Last year proved to be a record-setter for the cryptocurrency market. In just 12 months' time, the aggregate market cap of all virtual currencies rose by almost $600 billion, which worked out to a more than 3,300% gain. At no point has Wall Street witnessed any asset class gain over 3,300% in a single year before, nor will we likely ever see anything like it again in our lifetime.
Though cryptocurrencies have undergone their first "hiccup" in quite some time this year, they still bring a lot to the table that investors can rally behind.
Catalysts galore in the cryptocurrency space
Perhaps no catalyst has been more promising in attracting investors than blockchain technology. For those of you who are unfamiliar with blockchain, we're talking about the digital, distributed, and decentralized ledger that underpins most virtual currencies and is responsible for logging transactions in a transparent and unalterable way. For the financial services industry, blockchain is a means to speed up the transaction validation and settlement process while removing traditional banks from the equation. For other sectors, blockchain offers a new way of storing and viewing data so as to track products in real time or more securely store and back up data.

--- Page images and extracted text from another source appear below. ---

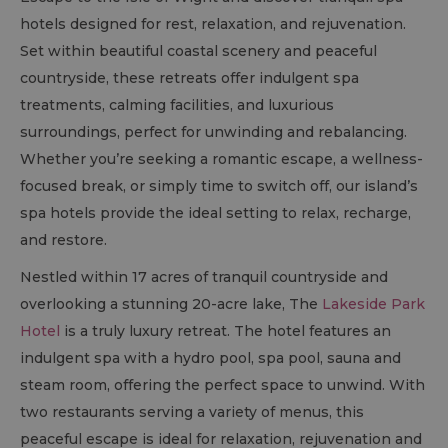
hotels designed for rest, relaxation, and rejuvenation.
Set within beautiful coastal scenery and peaceful
countryside, these retreats offer indulgent spa
treatments, calming facilities, and luxurious
surroundings, perfect for unwinding and rebalancing.
Whether you’re seeking a romantic escape, a wellness-
focused break, or simply time to switch off, our island’s
spa hotels provide the ideal setting to relax, recharge,
and restore.
Nestled within 17 acres of tranquil countryside and
overlooking a stunning 20-acre lake, The
Lakeside Park
Hotel
is a truly luxury retreat. The hotel features an
indulgent spa with a hydro pool, spa pool, sauna and
steam room, offering the perfect space to unwind. With
two restaurants serving a variety of menus, this
peaceful escape is ideal for relaxation, rejuvenation and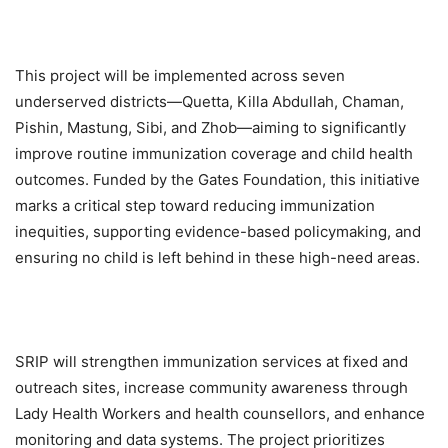
This project will be implemented across seven
underserved districts—Quetta, Killa Abdullah, Chaman,
Pishin, Mastung, Sibi, and Zhob—aiming to significantly
improve routine immunization coverage and child health
outcomes. Funded by the Gates Foundation, this initiative
marks a critical step toward reducing immunization
inequities, supporting evidence-based policymaking, and
ensuring no child is left behind in these high-need areas.
SRIP will strengthen immunization services at fixed and
outreach sites, increase community awareness through
Lady Health Workers and health counsellors, and enhance
monitoring and data systems. The project prioritizes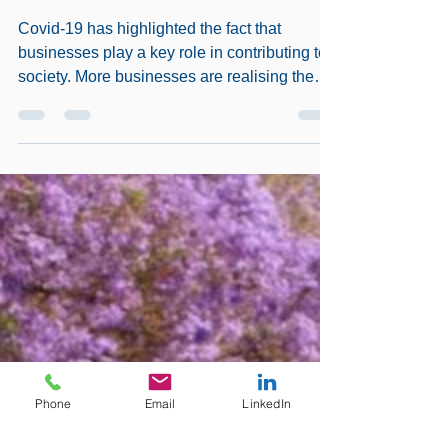
BUSINESS PRACTICE
Covid-19 has highlighted the fact that
businesses play a key role in contributing to
society. More businesses are realising the
essential...
Phone
Email
LinkedIn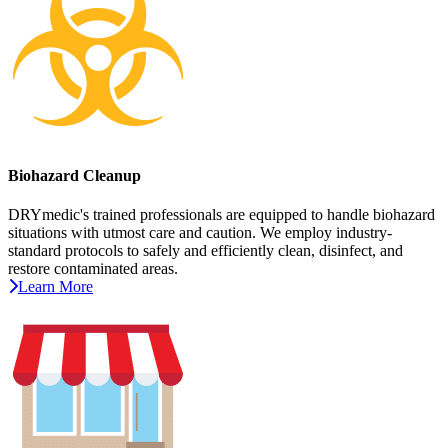
Biohazard Cleanup
DRYmedic's trained professionals are equipped to handle biohazard
situations with utmost care and caution. We employ industry-
standard protocols to safely and efficiently clean, disinfect, and
restore contaminated areas.
Learn More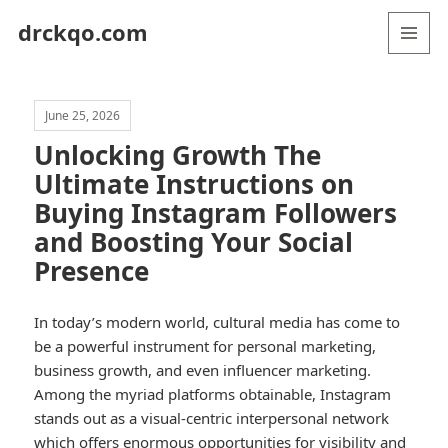
drckqo.com
MENU
AND
WIDGETS
June 25, 2026
Unlocking Growth The
Ultimate Instructions on
Buying Instagram Followers
and Boosting Your Social
Presence
In today’s modern world, cultural media has come to
be a powerful instrument for personal marketing,
business growth, and even influencer marketing.
Among the myriad platforms obtainable, Instagram
stands out as a visual-centric interpersonal network
which offers enormous opportunities for visibility and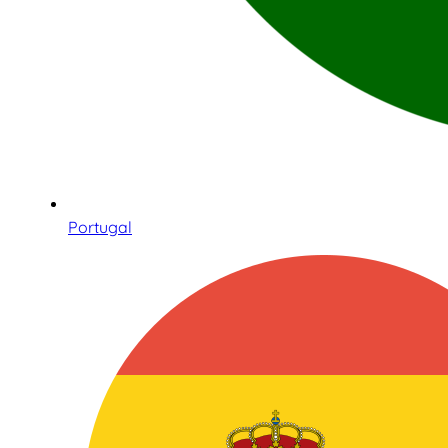
Portugal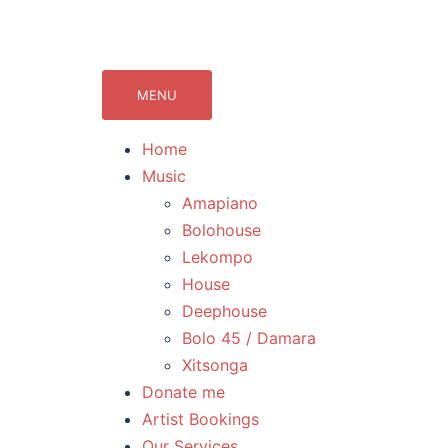
071Records.com
lekompo music blog
MENU
Home
Music
Amapiano
Bolohouse
Lekompo
House
Deephouse
Bolo 45 / Damara
Xitsonga
Donate me
Artist Bookings
Our Services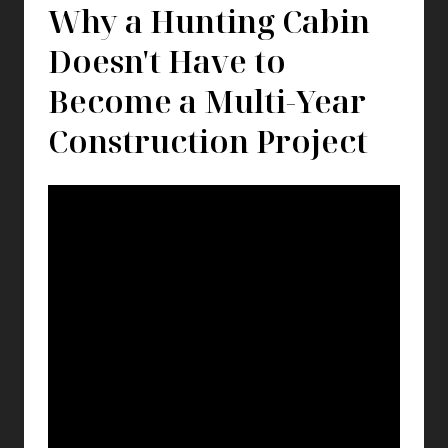
Why a Hunting Cabin
Doesn't Have to
Become a Multi-Year
Construction Project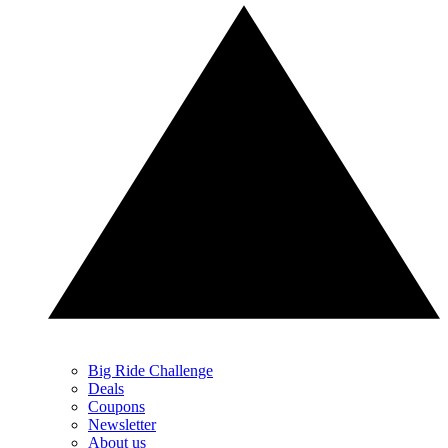
Big Ride Challenge
Deals
Coupons
Newsletter
About us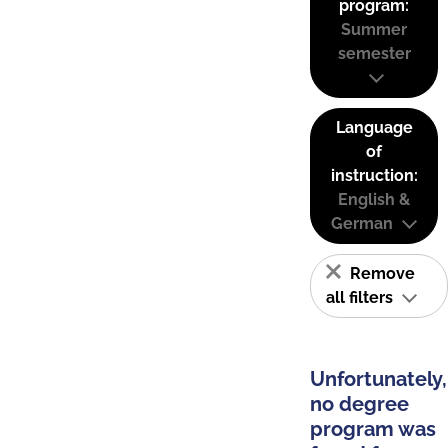
program:
Summer
semester
Language
of
instruction:
English &
German
Remove
all filters
Unfortunately,
no degree
program was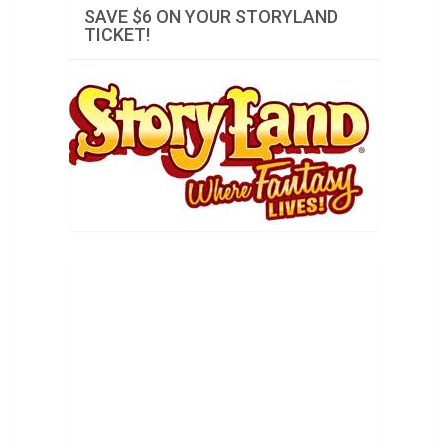
SAVE $6 ON YOUR STORYLAND
TICKET!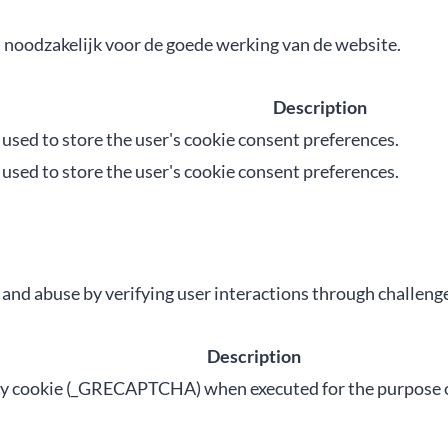
n noodzakelijk voor de goede werking van de website.
Description
s used to store the user's cookie consent preferences.
s used to store the user's cookie consent preferences.
d abuse by verifying user interactions through challenge
Description
cookie (_GRECAPTCHA) when executed for the purpose of p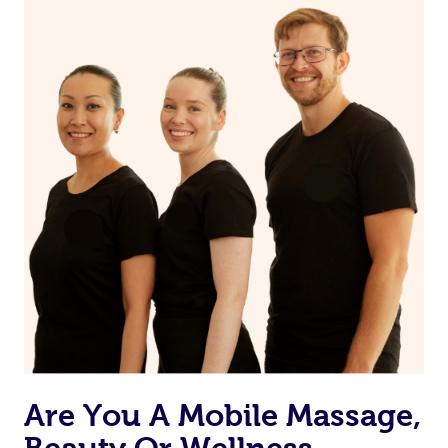
on our website or app to “Rebook” the same therapist
from one of your previous bookings.
Currently we don’t offer new customers the ability to
browse & pick a therapist from our network, however
we’re adding that feature very soon. For now, we assign
the best available therapist to your booking. It’s just like
Uber, but for massages.
Rest assured, all our therapists are qualified and offer
the same level of service excellence – so if you book a
massage through Blys, you’re guaranteed to get the
same 5-star treatment with every therapist.
Are You A Mobile Massage,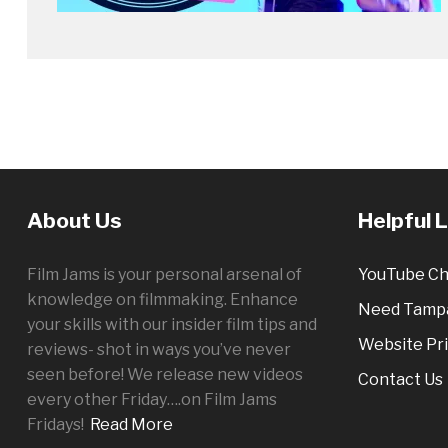
About Us
Helpful 
Film Jams is your personal arsenal of
YouTube Ch
knowledge on filmmaking. Enhance
Need Tampa
your skills with our insider film tips and
Website Pri
reviews- shot in ways you’ve never
seen before! We release new videos
Contact Us
every other
Friday
….on Film Jams
Fridays!
Read More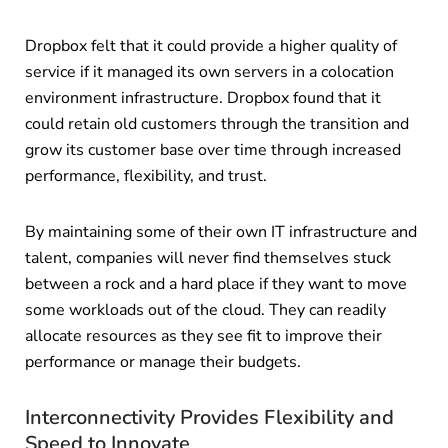
Dropbox felt that it could provide a higher quality of
service if it managed its own servers in a colocation
environment infrastructure. Dropbox found that it
could retain old customers through the transition and
grow its customer base over time through increased
performance, flexibility, and trust.
By maintaining some of their own IT infrastructure and
talent, companies will never find themselves stuck
between a rock and a hard place if they want to move
some workloads out of the cloud. They can readily
allocate resources as they see fit to improve their
performance or manage their budgets.
Interconnectivity Provides Flexibility and
Speed to Innovate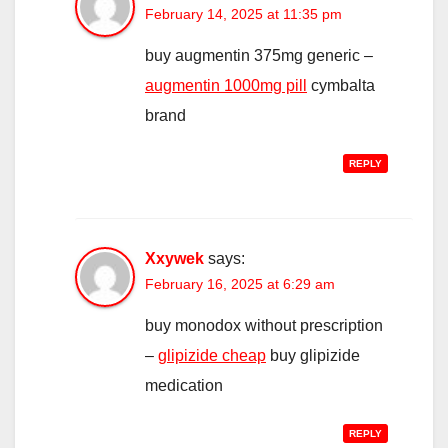
February 14, 2025 at 11:35 pm
buy augmentin 375mg generic –
augmentin 1000mg pill
cymbalta
brand
REPLY
Xxywek
says:
February 16, 2025 at 6:29 am
buy monodox without prescription
–
glipizide cheap
buy glipizide
medication
REPLY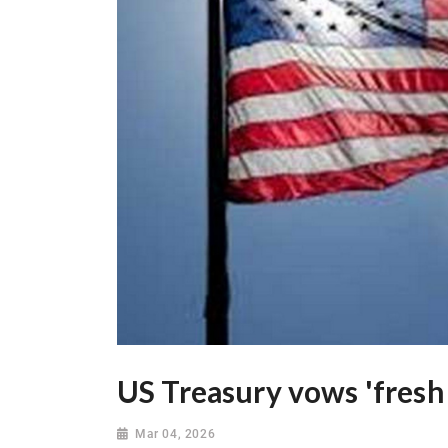
US Treasury vows 'fresh 
Mar 04, 2026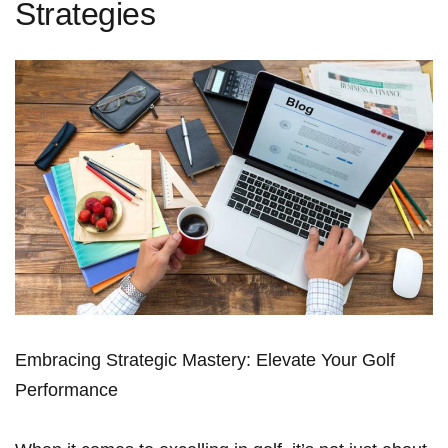
Strategies
Embracing Strategic Mastery: Elevate Your Golf
Performance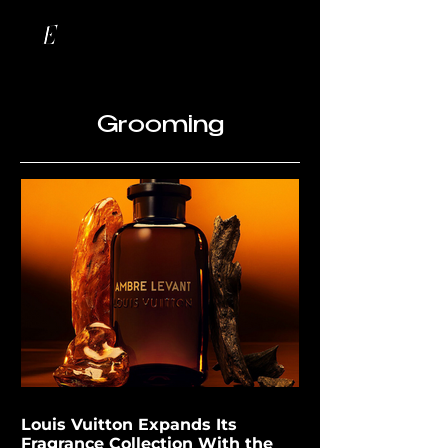
Grooming
Louis Vuitton Expands Its
Fragrance Collection With the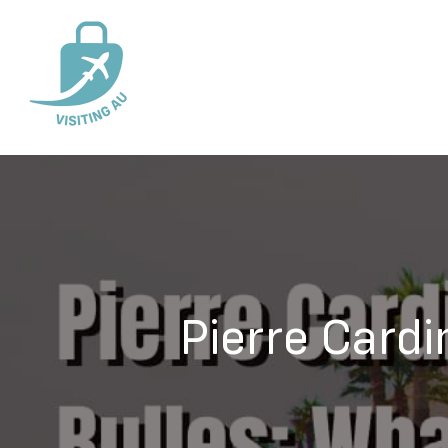
Pierre Cardi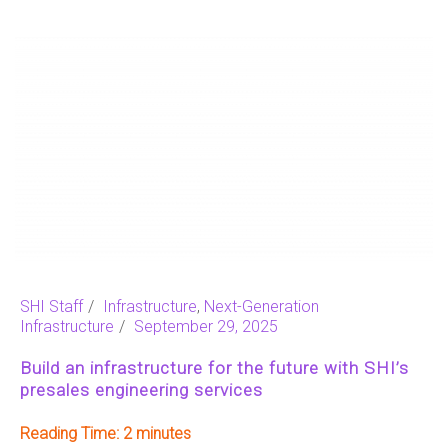
SHI Staff
Infrastructure
,
Next-Generation
Infrastructure
September 29, 2025
Build an infrastructure for the future with SHI’s
presales engineering services
Reading Time:
2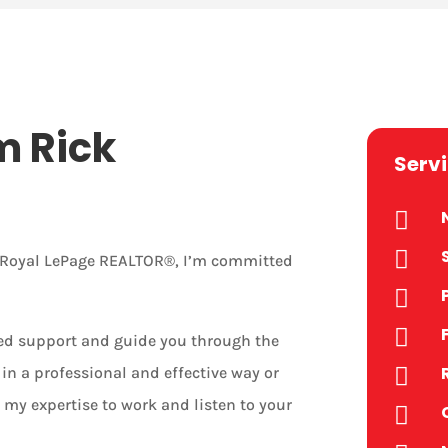
m Rick
Serv


r Royal LePage REALTOR®, I’m committed


zed support and guide you through the
in a professional and effective way or

 my expertise to work and listen to your
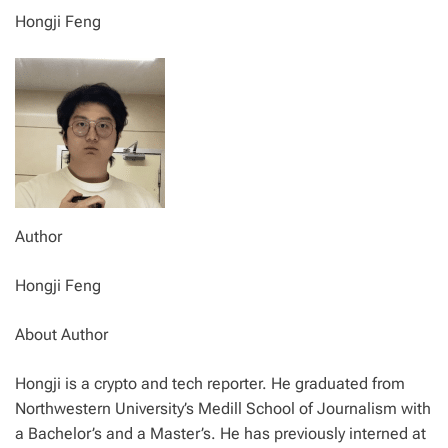
Hongji Feng
Author
Hongji Feng
About Author
Hongji is a crypto and tech reporter. He graduated from
Northwestern University’s Medill School of Journalism with
a Bachelor’s and a Master’s. He has previously interned at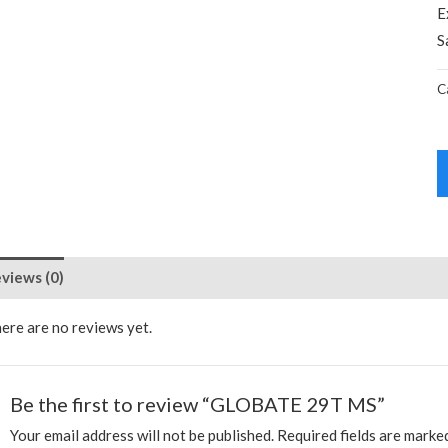
E
S
C
views (0)
ere are no reviews yet.
Be the first to review “GLOBATE 29T MS”
Your email address will not be published.
Required fields are mark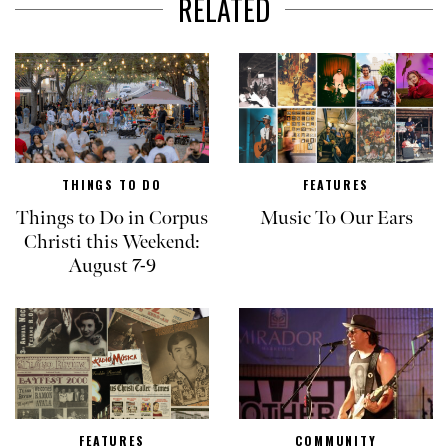
RELATED
THINGS TO DO
FEATURES
Things to Do in Corpus
Music To Our Ears
Christi this Weekend:
August 7-9
FEATURES
COMMUNITY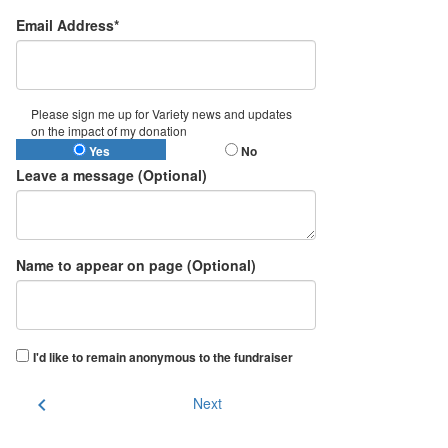
Email Address*
Please sign me up for Variety news and updates
on the impact of my donation
Yes
No
Leave a message (Optional)
Name to appear on page (Optional)
I'd like to remain anonymous to the fundraiser
chevron_left
Next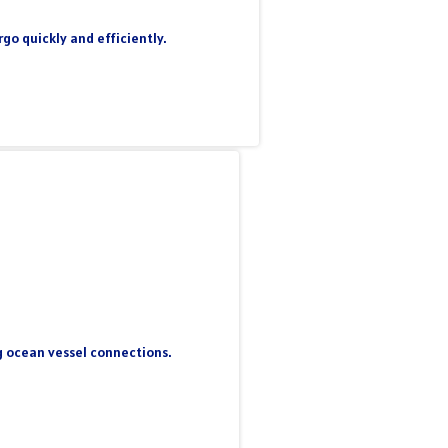
go quickly and efficiently.
ng ocean vessel connections.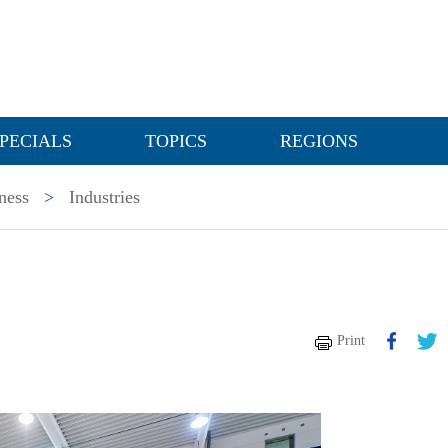
PECIALS
TOPICS
REGIONS
ness
>
Industries
Print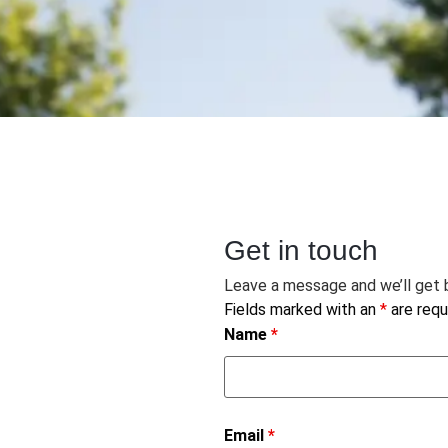
Get in touch
Leave a message and we’ll get b
Fields marked with an
*
are requ
Name
*
Email
*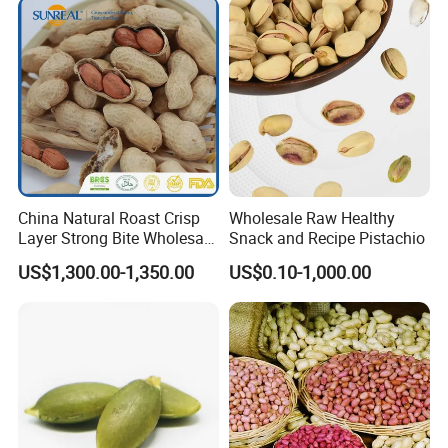
China Natural Roast Crisp
Wholesale Raw Healthy
Layer Strong Bite Wholesale
Snack and Recipe Pistachio
in-Shell Roasted/Roast
US$1,300.00-1,350.00
US$0.10-1,000.00
Groundnut/Peanuts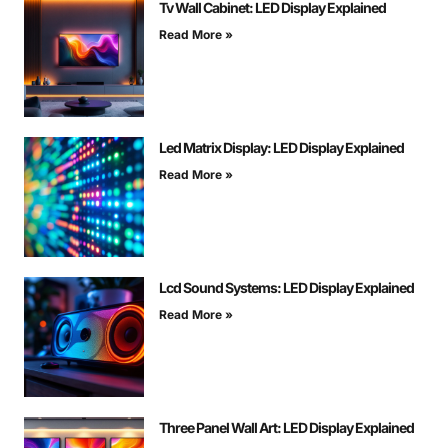
Tv Wall Cabinet: LED Display Explained
Read More »
Led Matrix Display: LED Display Explained
Read More »
Lcd Sound Systems: LED Display Explained
Read More »
Three Panel Wall Art: LED Display Explained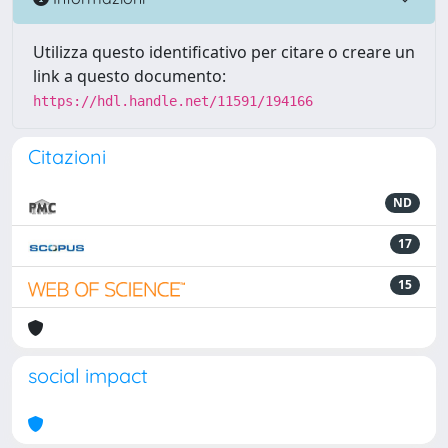
Utilizza questo identificativo per citare o creare un
link a questo documento:
https://hdl.handle.net/11591/194166
Citazioni
ND
17
15
social impact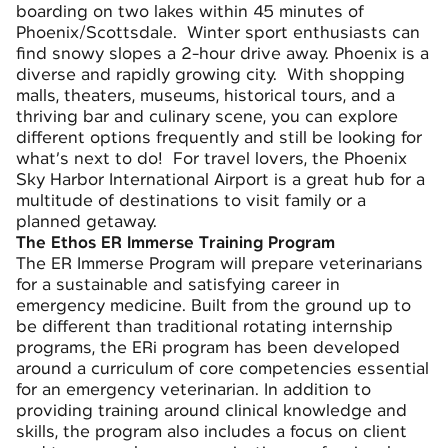
boarding on two lakes within 45 minutes of
Phoenix/Scottsdale. Winter sport enthusiasts can
find snowy slopes a 2-hour drive away. Phoenix is a
diverse and rapidly growing city. With shopping
malls, theaters, museums, historical tours, and a
thriving bar and culinary scene, you can explore
different options frequently and still be looking for
what’s next to do! For travel lovers, the Phoenix
Sky Harbor International Airport is a great hub for a
multitude of destinations to visit family or a
planned getaway.
The Ethos ER Immerse Training Program
The
ER Immerse Program
will prepare veterinarians
for a sustainable and satisfying career in
emergency medicine. Built from the ground up to
be different than traditional rotating internship
programs, the ERi program has been developed
around a curriculum of core competencies essential
for an emergency veterinarian. In addition to
providing training around clinical knowledge and
skills, the program also includes a focus on client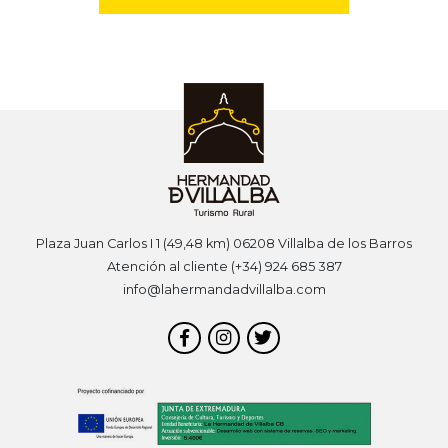
Plaza Juan Carlos I 1 (49,48 km) 06208 Villalba de los Barros
Atención al cliente (+34) 924 685 387
info@lahermandadvillalba.com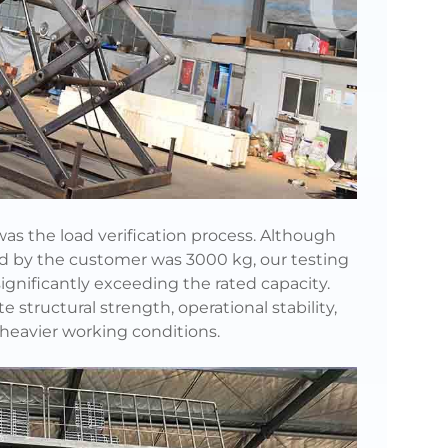
 was the load verification process. Although
ed by the customer was 3000 kg, our testing
 significantly exceeding the rated capacity.
e structural strength, operational stability,
heavier working conditions.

Partnerships have also been another regular source of excitement. Ethereum, the second-largest virtual currency by market cap, has attracted approximately 450 members to the Enterprise Ethereum Alliance, many of which are brand-name companies from a host of industries and sectors, in just over one year's time.
Meanwhile, brand-name companies like IBM (IBM 0.10%), which has been on the leading edge of blockchain testing and development, has partnered with the likes of Stellar to expedite cross-border payments in the South Pacific region. These are just two of what are likely hundreds of examples of how partnerships have excited investors.
Virtual currency trading and investment are also dominated by the retail investor. Since practically all trading occurs on decentralized exchanges, and institutional investors won't put their money to work on these decentralized exchanges, it's allowed retail investors to control the show. The thing about retail investors is they have very limited means to bet against cryptocurrencies (a process known as short-selling). As such, there's a natural tendency for these retail investors to bet on upside in cryptocurrencies, which has been another instrumental puzzle piece in pushing market caps higher.
Cryptocurrency investing has a fundamental flaw
But what if I told you that cryptocurrency investing has a pretty serious flaw -- and that it likely isn't any of the cadre of concerns you've probably heard about before?
Make no mistake, there are no shortage of issues with cryptocurrencies. For example, they lack the traditional fundamental metrics that allow investors to place "appropriate" valuations on assets. Without these traditional metrics, digital currency valuations are more guesswork than anything.
Yet this and other issues aren't what should worry cryptocurrency investors. Instead, the true fundamental flaw of cryptocurrency investing is that people are putting their money behind the wrong asset. In other words, they're buying virtual currency tokens, when the valuable asset is the underlying blockchain.
In defense of cryptocurrency investors, there aren't too many ways to get your feet wet in the digital currency space without buying virtual tokens. But the problem with purchasing tokens and assuming they have "value" is twofold. First, buying tokens for a specific virtual currency in no way gives the stakeholder ownership in the underlying blockchain. Second, even if a virtual token and blockchain work seamlessly with one another, greater adoption of a virtual coin doesn't in any way mean that the underlying blockchain is more successful, or that the project is generating more in the way of sales and/or profit.
Take financial services industry-focused Ripple as a good example. Its XRP coin shot into the stratosphere in January, briefly surpassing a $150 billion market cap after San Francisco-based Ripple announced a handful of deals. Some investors view the adoption of the XRP coin by financial institutions as a sign that Ripple's market cap should head higher, when in reality, XRP adoption has next to no bearing on what Ripple should be worth. In fact, of the three products Ripple offers, only one -- xRapid -- uses the XRP coin as a means to provide on-demand liquidity in emerging markets. With Ripple, and virtually every other cryptocurrency, digital token adoption has little to no bearing on valuation.
The only smart way to get cryptocurrency exposure in the asset that matters
So, what's an investor to do? Should you want exposure to the cryptocurrency space, the best means to do so is by purchasing commons stock in publicly listed companies on stock exchanges. In doing so, you'll gain ownership in the assets that matter, and at the same time, you'll have access to financial reporting data and balance-sheet information that can allow you to make a reasoned call on a company's valuation.
Sure, you could head to a decentralized exchange right now and purchase the Lumens coins that IBM is using on its blockchain project in the South Pacific. But, at least to this investor, it makes a heck of a lot more sense to consider buying into IBM, which developed the blockchain project in the first place. Stellar's Lumens coin does nothing more than act as a facilitator to expedite these cross-border transactions being processed on IBM's blockchain network. Given the low barrier to entry in the crypto space, it wouldn't take much for IBM to develop its own utility token of sorts that could replace the Lumens coin at some point in the future.
Long story short, stop thinking of cryptocurrencies in terms of token adoption, and start think about the value of their underlying assets, which, in nearly all instances, means their proprietary blockchain technology. Ultimately, that's what's going to matter.